In his writings, Benedict highlights the central unwillingness in modern culture to wonder about the mystery of personal death. Not an oversight during the Bubonic Plague, and today maybe becoming more fashionable in our turbulent world. The question then becomes whether there just might be a God other than ourselves after all, and whether He gives more than a damn. A God who is love? The self-disclosing and self-donating, Triune and Christian God? What’s that? Or, rather, Who is that?
Pope John Paul II, in Faith & Reason (1998), reminds us that each of us is already a philosopher: “All men and women, as I have noted, are in some sense philosophers and have their own philosophical conceptions with which to direct their lives” (n. 30). And accept personal “death”?
The central question of philosophy…in some cases and on a good day, a remedial place to start?
A sane and reasonable approach to navigating the waters between Scylla and Charybdis.
Not sure if this aptly reasoned analysis moves us past the “Augustian or Benedictine” choice posed a few years ago for not just Catholics but Christians.
A recent example of our muddling thru without seeing implications of our participation in “total state” actions was the eager and nearly universal participation of Catholic parishes and institutions in the federal covid Payroll Protection Program in which churches got what amounted to about $1l billion in tax subsidised grants.Clearly that was not freeing the Church from dominant political and social culture but shows a stampede to join it. We were taught that Catholics were to be in the world but not of the world. This mindless grabbing of free PPP money seems to pose a Church IN, OF, BY, and FOR the world.
The “free PPP money” was not free.
.
It was paid for by the tax payers and wildly inflated money.
My dear brother you have candidly put to words my thoughts and concerns much better than I could have , thanks. So much to consider, but action seem to be called for soon as the world is changing at a rapid pace as never seen before. Technology seems to be replacing morality and we as Christians and a Church must act and address it. It seems that no solution is simple or universal and each individual may be held accountable separately while the Church struggles to catch up guiding us. Each one of us may “jump ship” at different points but we must learn to be charitable to those who stay on longer. We all progress at different rates. May God bless and protect us all as we strive to serve Him.

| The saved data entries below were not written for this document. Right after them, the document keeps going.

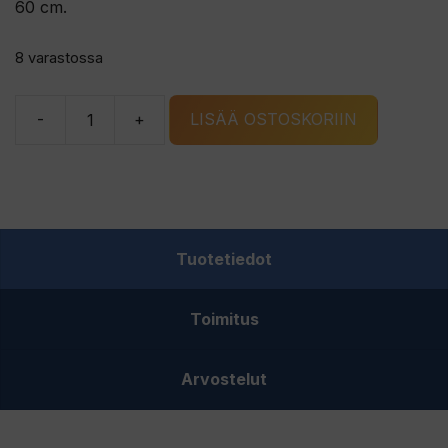
60 cm.
8 varastossa
-
+
LISÄÄ OSTOSKORIIN
Abu
Garcia
Rucksack
Deluxe
reppujakkara
Tuotetiedot
määrä
Toimitus
Arvostelut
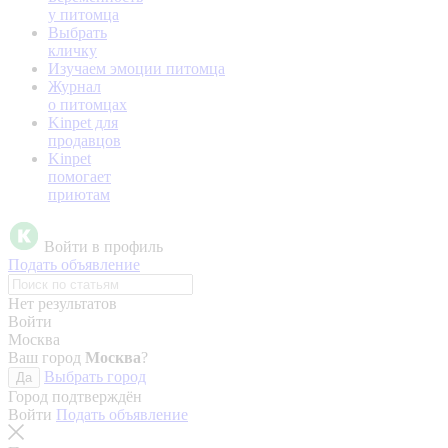
у питомца
Выбрать
кличку
Изучаем эмоции питомца
Журнал
о питомцах
Kinpet для
продавцов
Kinpet
помогает
приютам
Войти в профиль
Подать объявление
Нет результатов
Войти
Москва
Ваш город
Москва
?
Выбрать город
Да
Город подтверждён
Войти
Подать объявление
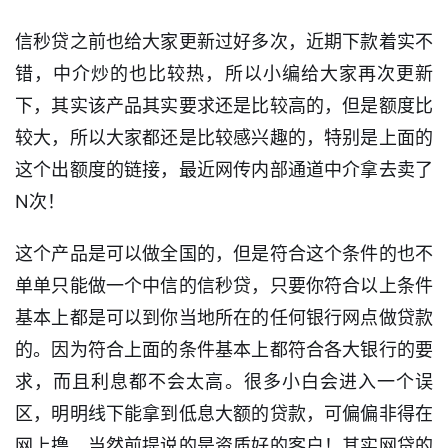
信秒贷之前也给大家更新过好多次，近期下款着实不
错，中介炒的也比较热，所以小编给大家再次更新
下，其实该产品其实要求还是比较高的，但是额度比
较大，所以大家都还是比较感兴趣的，特别是上面的
这个出额度的链接，最近网传内部通道中介拿去卖了
N次！
这个产品是可以做全国的，但是符合这个条件的也不
单单只能做一个中信的信秒贷，只要你符合以上条件
基本上都是可以到你当地所在的任何银行网点做贷款
的。因为符合上面的条件基本上都符合各大银行的要
求，而且利息都不会太高。很多小白会进入一个误
区，明明线下能拿到低息大额的贷款，可偏偏非得在
网上撸，当然前提说的是资质好的客户！其实网贷的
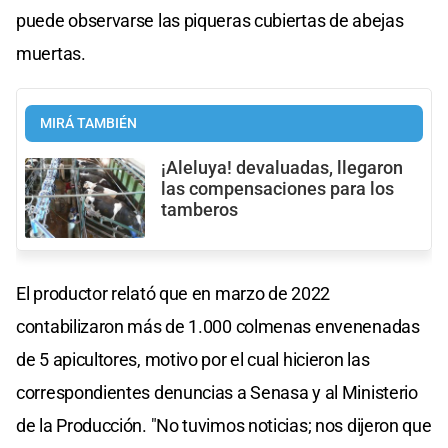
puede observarse las piqueras cubiertas de abejas
muertas.
MIRÁ TAMBIÉN
¡Aleluya! devaluadas, llegaron
las compensaciones para los
tamberos
El productor relató que en marzo de 2022
contabilizaron más de 1.000 colmenas envenenadas
de 5 apicultores, motivo por el cual hicieron las
correspondientes denuncias a Senasa y al Ministerio
de la Producción. "No tuvimos noticias; nos dijeron que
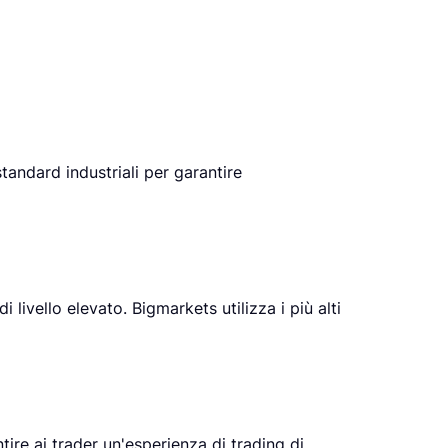
standard industriali per garantire
 livello elevato. Bigmarkets utilizza i più alti
ire ai trader un'esperienza di trading di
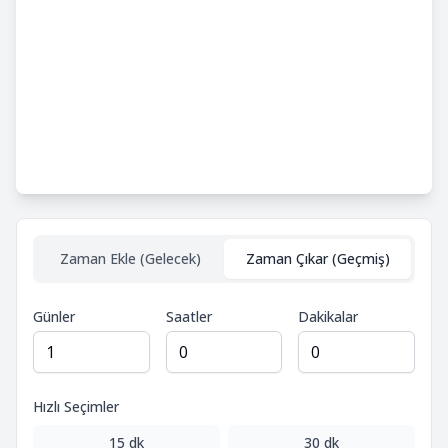
Zaman Ekle (Gelecek)
Zaman Çıkar (Geçmiş)
Günler
Saatler
Dakikalar
Hızlı Seçimler
15 dk
30 dk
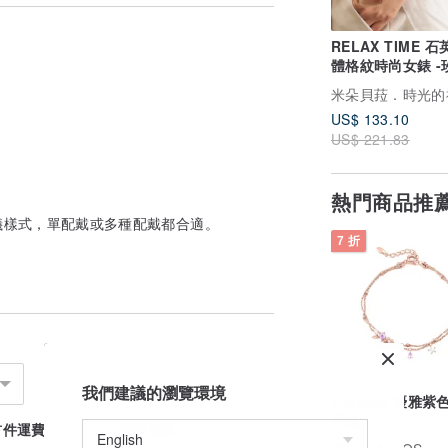
RELAX TIME 石
體格紋時尚女錶 -
(RT-118-3L) 36
米朵貝菈．時光的
US$ 133.10
US$ 221.83
熱門商品推
儀樣式，單配戴或多種配戴都合適。
7 折
我們建議的瀏覽環境
L'amour 優雅紫
手鏈
首件運費
續件加收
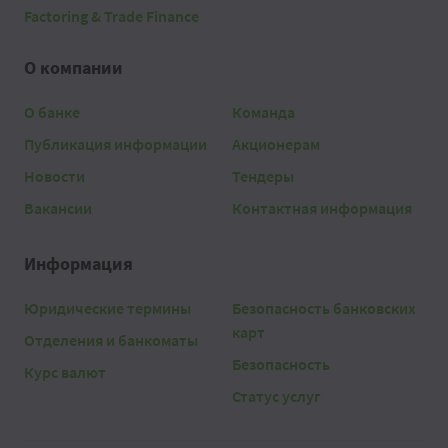
Factoring & Trade Finance
О компании
О банке
Команда
Публикация информации
Акционерам
Новости
Тендеры
Вакансии
Контактная информация
Информация
Юридические термины
Безопасность банковских
карт
Отделения и банкоматы
Безопасность
Курс валют
Статус услуг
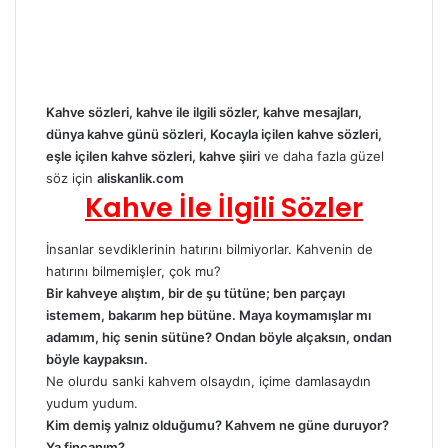
Kahve sözleri, kahve ile ilgili sözler, kahve mesajları,
dünya kahve günü sözleri, Kocayla içilen kahve sözleri,
eşle içilen kahve sözleri, kahve şiiri
ve daha fazla güzel
söz için
aliskanlik.com
Kahve İle İlgili Sözler
İnsanlar sevdiklerinin hatırını bilmiyorlar. Kahvenin de
hatırını bilmemişler, çok mu?
Bir kahveye alıştım, bir de şu tütüne; ben parçayı
istemem, bakarım hep bütüne. Maya koymamışlar mı
adamım, hiç senin sütüne? Ondan böyle alçaksın, ondan
böyle kaypaksın.
Ne olurdu sanki kahvem olsaydın, içime damlasaydın
yudum yudum.
Kim demiş yalnız olduğumu? Kahvem ne güne duruyor?
Ya fincanım?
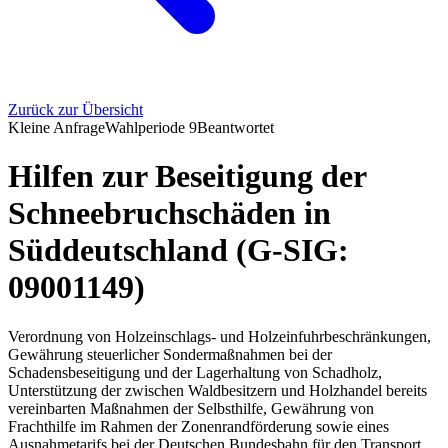
Zurück zur Übersicht
Kleine Anfrage
Wahlperiode
9
Beantwortet
Hilfen zur Beseitigung der
Schneebruchschäden in
Süddeutschland (G-SIG:
09001149)
Verordnung von Holzeinschlags- und Holzeinfuhrbeschränkungen,
Gewährung steuerlicher Sondermaßnahmen bei der
Schadensbeseitigung und der Lagerhaltung von Schadholz,
Unterstützung der zwischen Waldbesitzern und Holzhandel bereits
vereinbarten Maßnahmen der Selbsthilfe, Gewährung von
Frachthilfe im Rahmen der Zonenrandförderung sowie eines
Ausnahmetarifs bei der Deutschen Bundesbahn für den Transport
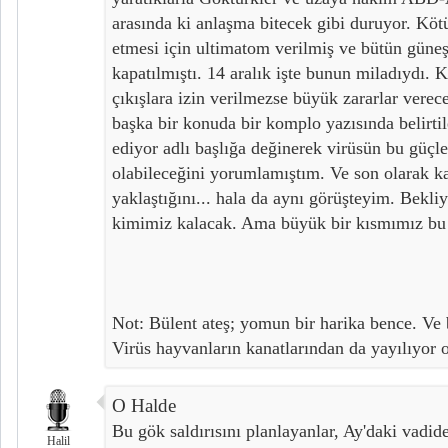
arasında ki anlaşma bitecek gibi duruyor. Kötü
etmesi için ultimatom verilmiş ve bütün güneş 
kapatılmıştı. 14 aralık işte bunun miladıydı. K
çıkışlara izin verilmezse büyük zararlar verece
başka bir konuda bir komplo yazısında belirtil
ediyor adlı başlığa değinerek virüsün bu güçle
olabileceğini yorumlamıştım. Ve son olarak k
yaklaştığını... hala da aynı görüşteyim. Bekl
kimimiz kalacak. Ama büyük bir kısmımız bu g
Not: Bülent ateş; yomun bir harika bence. Ve
Virüs hayvanların kanatlarından da yayılıyor ol
O Halde
Bu gök saldırısını planlayanlar, Ay'daki vadid
Halil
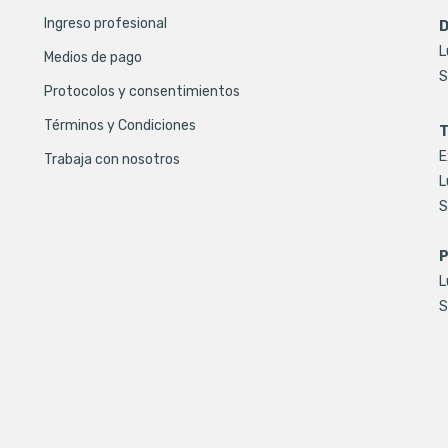
Ingreso profesional
D
L
Medios de pago
S
Protocolos y consentimientos
Términos y Condiciones
T
E
Trabaja con nosotros
L
S
P
L
S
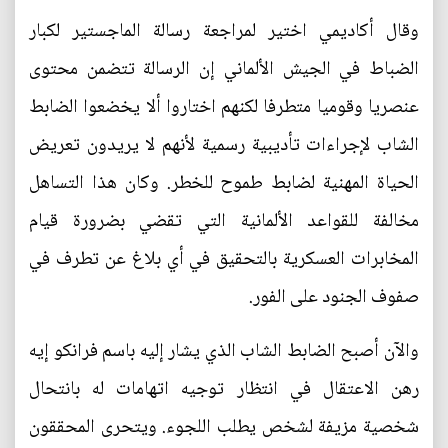
وقال أكاديمي اختير لمراجعة رسالة الماجستير لكبار
الضباط في الجيش الألماني إن الرسالة تتضمن محتوى
عنصريا وقوميا متطرفا لكنهم اختاروا ألا يخضعوا الضابط
الشاب لإجراءات تأديبية رسمية لأنهم لا يريدون تعريض
الحياة المهنية لضابط طموح للخطر. وكان هذا التساهل
مخالفة للقواعد الألمانية التي تقضي بضرورة قيام
المخابرات العسكرية بالتحقيق في أي بلاغ عن تطرف في
صفوف الجنود على الفور.
والآن أصبح الضابط الشاب الذي يشار إليه باسم فرانكو إيه
رهن الاعتقال في انتظار توجيه اتهامات له بانتحال
شخصية مزيفة لشخص يطلب اللجوء. ويتحرى المحققون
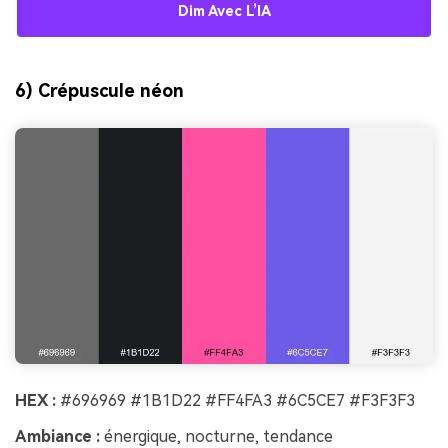
Dim Avec L’IA
6) Crépuscule néon
HEX :
#696969 #1B1D22 #FF4FA3 #6C5CE7 #F3F3F3
Ambiance :
énergique, nocturne, tendance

Good to read two Brothers whole-heartedly supporting each other, dear James Connor!
Yet both the article & your comment fail to give honour to The King, who is our one & only Teacher. Dear James Kalb presents Him as multiply confused about ‘real’ life, as you echo, too. For example: James Kalb erroneously: “And if Christ came to save the world, the connections and activities that make up its ordinary life must be part of that.”
His proposition (& his sequelae) that: “Jesus Christ came to save the world!” is based on an erroneous exegesis of John 3:16. The verse actually says that: “This is the way that God loved the world: by giving us His Son, so those who believe in Him have access to eternal Life.” Elsewhere, Jesus teaches that those who truly believe in Him are those who faithfully & lovingly obey His commands.
Jesus Christ teaches us that we must love Him more than our family & even our own life and that if we love & obey Him, those of this world will hate us. Yet, His Glorious Resurrection, Ascension, and eternal Reigning show the point of complete Catholic Christian devotion. Christ is ever logical where Kalb is sadly discombobulated.
Of course, for any who liberalize sin, the eisegesis: ‘being saved with the world’ (contrary to: John 17:14; 1 Corinthians 11:32; etc.) excuses them from our obligation to obey Christ & His Holy Spirit-anointed Apostolic witness in The New Testament.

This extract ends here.